### Work order
Down to the last line, retype the records below exactly and skip the pictures.

Segment Start: Data for processing

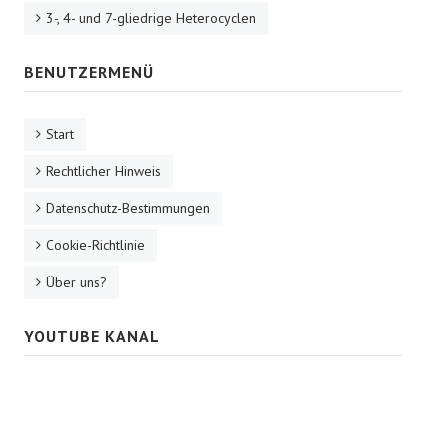
3-, 4- und 7-gliedrige Heterocyclen
BENUTZERMENÜ
Start
Rechtlicher Hinweis
Datenschutz-Bestimmungen
Cookie-Richtlinie
Über uns?
YOUTUBE KANAL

Segment End: Data for processing

### Solution for this problem
3-, 4- und 7-gliedrige Heterocyclen
BENUTZERMENÜ
Start
Rechtlicher Hinweis
Datenschutz-Bestimmungen
Cookie-Richtlinie
Über uns?
YOUTUBE KANAL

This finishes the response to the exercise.